Bought a ceramic steamer from Lowes. I am going to a local Wood Stove company next week to purchase a ceramic trivet. I hope that it doesn't rust the top of my new Osburn?



Fredo


----------



## fossil

You want some nice smells in your house...get a container of some sort, and a trivet/whatever if needed, put some potpourri and water in there and let it steep/simmer atop your wood stove.  Can be most pleasant.  If you're serious about increasing the relative humidity in your home, get a humidifier.  Rick


----------



## Fredo

Fossil,

The old Propane Gas Furnace that I have doesn't have any type of humidifier on it. My family and I have done well without it, especially in the dry winter months. My wife thought it would be a good idea to put a steamer on wood stove to put some moisture into air this time. We used to place a pan of water on our old cast iron radiators of our first home. I think the new, cast iron, wood stove reminds her of that...



Fredo


----------



## Bub381

For those that have it available,go break some 3' to 4" branches off a fir tree and use it in the pot.The smell is wicked good.It also prunes the tree.


----------



## Battenkiller

fossil said:
			
		

> You want some nice smells in your house...get a container of some sort, and a trivet/whatever if needed, put some potpourri and water in there and let it steep/simmer atop your wood stove.  Can be most pleasant.  If you're serious about increasing the relative humidity in your home, get a humidifier.  Rick



A friend of mine blanches and freezes all of his tomatoes.  Come winter, they simmer them down into tomato sauce on the stove.  Make for an interesting smell.  Not quite potpourri, but it gets the job done, adds a bit of moisture to the air, and the heat is free.


----------



## Danno77

Toss a cinnamon stick in the pot. I love that.


----------



## firefighterjake

fossil said:
			
		

> You want some nice smells in your house...get a container of some sort, and a trivet/whatever if needed, put some potpourri and water in there and let it steep/simmer atop your wood stove.  Can be most pleasant.  If you're serious about increasing the relative humidity in your home, get a humidifier.  Rick



+1 . . . I still fill the steamer on my woodstove . . . but the humidifier my wife bought this year definitely puts up more moisture in the home and according to my wife has made a notable difference (I didn't notice things too much . . . but then again I can be pretty oblivious to things.)


----------



## firefighterjake

Bub381 said:
			
		

> For those that have it available,go break some 3' to 4" branches off a fir tree and use it in the pot.The smell is wicked good.It also prunes the tree.

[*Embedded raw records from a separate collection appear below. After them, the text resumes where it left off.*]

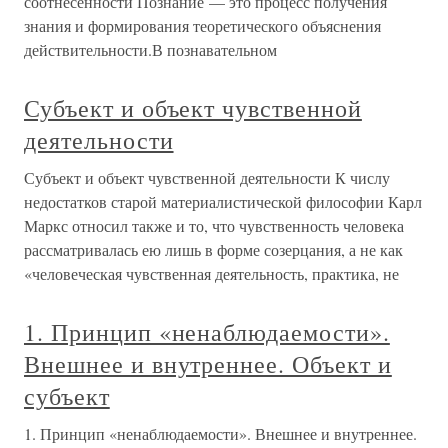
соотнесенности Познание — это процесс получения
знания и формирования теоретического объяснения
действительности.В познавательном
Субъект и объект чувственной
деятельности
Субъект и объект чувственной деятельности К числу
недостатков старой материалистической философии Карл
Маркс относил также и то, что чувственность человека
рассматривалась ею лишь в форме созерцания, а не как
«человеческая чувственная деятельность, практика, не
1. Принцип «ненаблюдаемости».
Внешнее и внутреннее. Объект и
субъект
1. Принцип «ненаблюдаемости». Внешнее и внутреннее.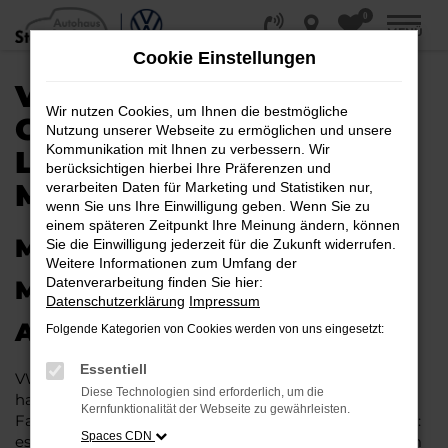
0
Zum
MENÜ
Hauptinhalt
Cookie Einstellungen
springen
VW ARTEON
Wir nutzen Cookies, um Ihnen die bestmögliche
GEBRAUCHTWAGEN |
Nutzung unserer Webseite zu ermöglichen und unsere
Kommunikation mit Ihnen zu verbessern. Wir
LIEFERSERVICE NACH
berücksichtigen hierbei Ihre Präferenzen und
MAGDEBURG
verarbeiten Daten für Marketing und Statistiken nur,
wenn Sie uns Ihre Einwilligung geben. Wenn Sie zu
einem späteren Zeitpunkt Ihre Meinung ändern, können
MIT RABATT DURCH
Sie die Einwilligung jederzeit für die Zukunft widerrufen.
Weitere Informationen zum Umfang der
Datenverarbeitung finden Sie hier:
MAGDEBURG MIT DEM VW
Datenschutzerklärung
Impressum
ARTEON GEBRAUCHTWAGEN
Folgende Kategorien von Cookies werden von uns eingesetzt:
Essentiell
VW Arteon Gebrauchtwagen liegen im Trend und das
Diese Technologien sind erforderlich, um die
hat einen vergleichsweise einfachen Grund. Ob für
Kernfunktionalität der Webseite zu gewährleisten.
Fahrten in und um Magdeburg oder längere Strecken:
Spaces CDN
es existieren schlichtweg kaum Fahrzeuge, die diesem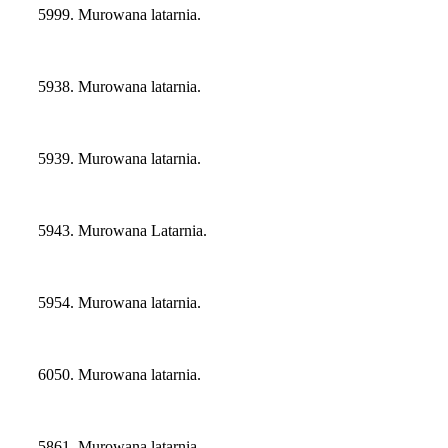
5999. Murowana latarnia.
5938. Murowana latarnia.
5939. Murowana latarnia.
5943. Murowana Latarnia.
5954. Murowana latarnia.
6050. Murowana latarnia.
5861. Murowana latarnia.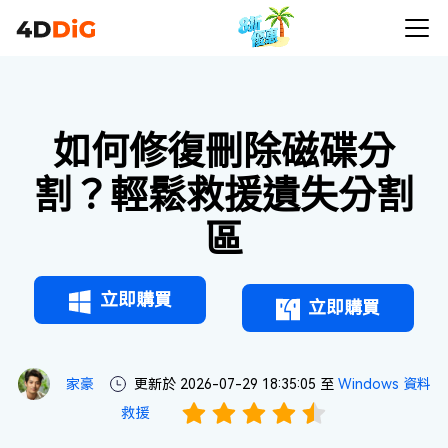
如何修復刪除磁碟分
割？輕鬆救援遺失分割
區
立即購買
立即購買
家豪
更新於 2026-07-29 18:35:05 至
Windows 資料
救援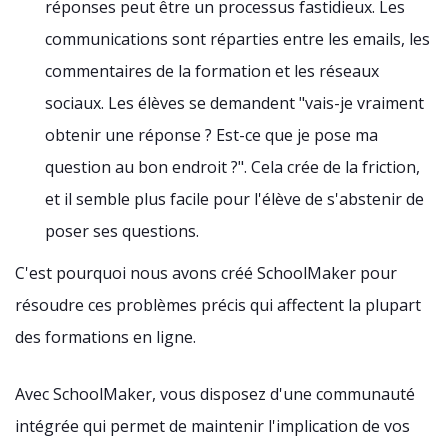
réponses peut être un processus fastidieux. Les
communications sont réparties entre les emails, les
commentaires de la formation et les réseaux
sociaux. Les élèves se demandent "vais-je vraiment
obtenir une réponse ? Est-ce que je pose ma
question au bon endroit ?". Cela crée de la friction,
et il semble plus facile pour l'élève de s'abstenir de
poser ses questions.
C'est pourquoi nous avons créé SchoolMaker pour
résoudre ces problèmes précis qui affectent la plupart
des formations en ligne.
Avec SchoolMaker, vous disposez d'une communauté
intégrée qui permet de maintenir l'implication de vos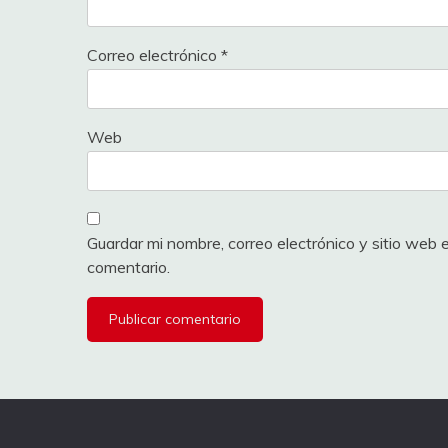
Correo electrónico
*
Web
Guardar mi nombre, correo electrónico y sitio web
comentario.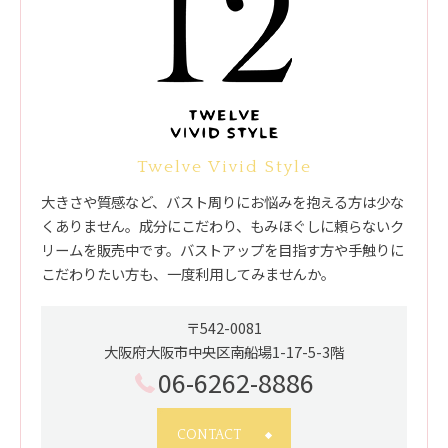
Twelve Vivid Style
大きさや質感など、バスト周りにお悩みを抱える方は少な
くありません。成分にこだわり、もみほぐしに頼らないク
リームを販売中です。バストアップを目指す方や手触りに
こだわりたい方も、一度利用してみませんか。
〒542-0081
大阪府大阪市中央区南船場1-17-5-3階
06-6262-8886
CONTACT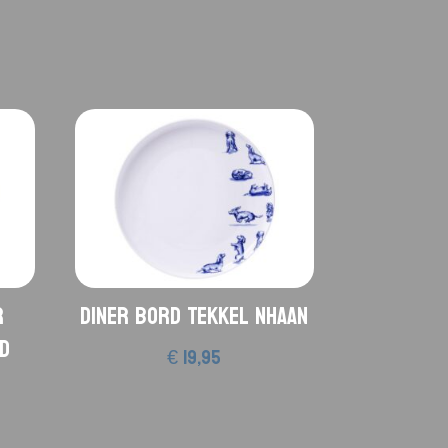
r
Diner bord Tekkel Nhaan
ud
€
19,95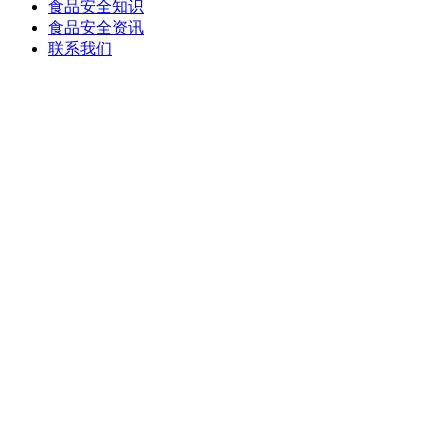
食品安全知识
食品安全资讯
联系我们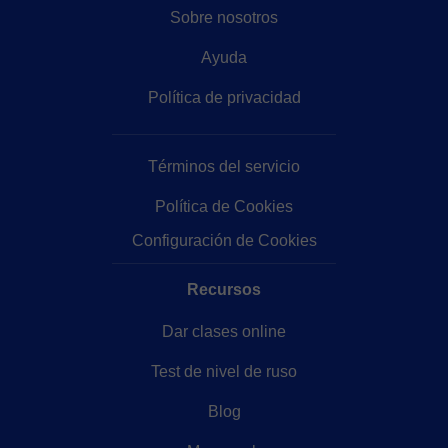
Sobre nosotros
Ayuda
Política de privacidad
Términos del servicio
Política de Cookies
Configuración de Cookies
Recursos
Dar clases online
Test de nivel de ruso
Blog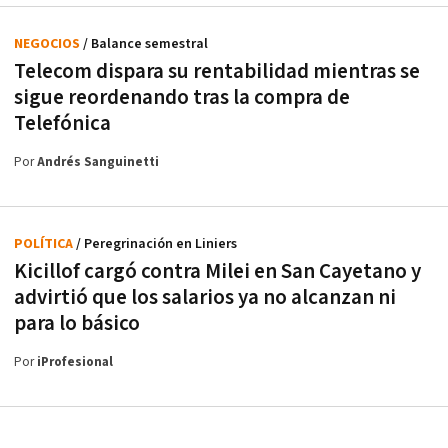
NEGOCIOS
/ Balance semestral
Telecom dispara su rentabilidad mientras se
sigue reordenando tras la compra de
Telefónica
Por
Andrés Sanguinetti
POLÍTICA
/ Peregrinación en Liniers
Kicillof cargó contra Milei en San Cayetano y
advirtió que los salarios ya no alcanzan ni
para lo básico
Por
iProfesional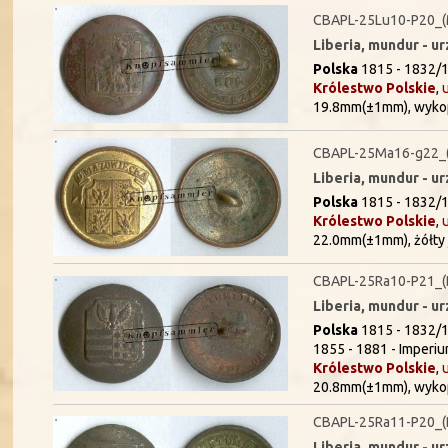
CBAPL-25Lu10-P20_(
Liberia, mundur - 
Polska
1815 - 1832/1
Królestwo Polskie
,
19.8mm(±1mm), wyko
CBAPL-25Ma16-g22_
Liberia, mundur - u
Polska
1815 - 1832/1
Królestwo Polskie
,
22.0mm(±1mm), żółty 
CBAPL-25Ra10-P21_(
Liberia, mundur - 
Polska
1815 - 1832/1
1855 - 1881 - Imperiu
Królestwo Polskie
,
20.8mm(±1mm), wyko
CBAPL-25Ra11-P20_(
Liberia, mundur -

Just don't make a mistake and put in "cat spruce" branches . . . . 

And no . . . never happened to me . . . but when I was a kid my Dad was responsible for bringing in the Christmas tree into the class (back when real trees, heck any trees were allowed in schools) . . . and the tree he picked was a perfectly formed Christmas tree . . . that also happened to be a cat spruce . . . the classroom reeked like cat pee.


----------



## Bub381

Oh believe me, i know what a cat spruce is. :-S


----------



## Fredo

Funny but yet GROSS! Hopefully someone will come up with Mostaccioli and MeatBall Oil drops to put into my stove top steamer. Now your talking...


Fredo


----------



## neumsky

Is ceramic the way to go???


----------



## Backwoods Savage

Fredo said:


> Bought a ceramic steamer from Lowes. I am going to a local Wood Stove company next week to purchase a ceramic trivet. I hope that it doesn't rust the top of my new Osburn?
> 
> Fredo


 
Good to see you posting again Fredo.

For something to set the steamer on it is hard to beat soapstone. You can get some at Woodstock.   www.woodstove.com
We use the ones that are called boot driers.


----------



## fossil

13 month old thread...let it RIP.


----------



## Backwoods Savage

Geeze, usually I see that but this time did not look...


----------



## neumsky

I thought OLD was good!


----------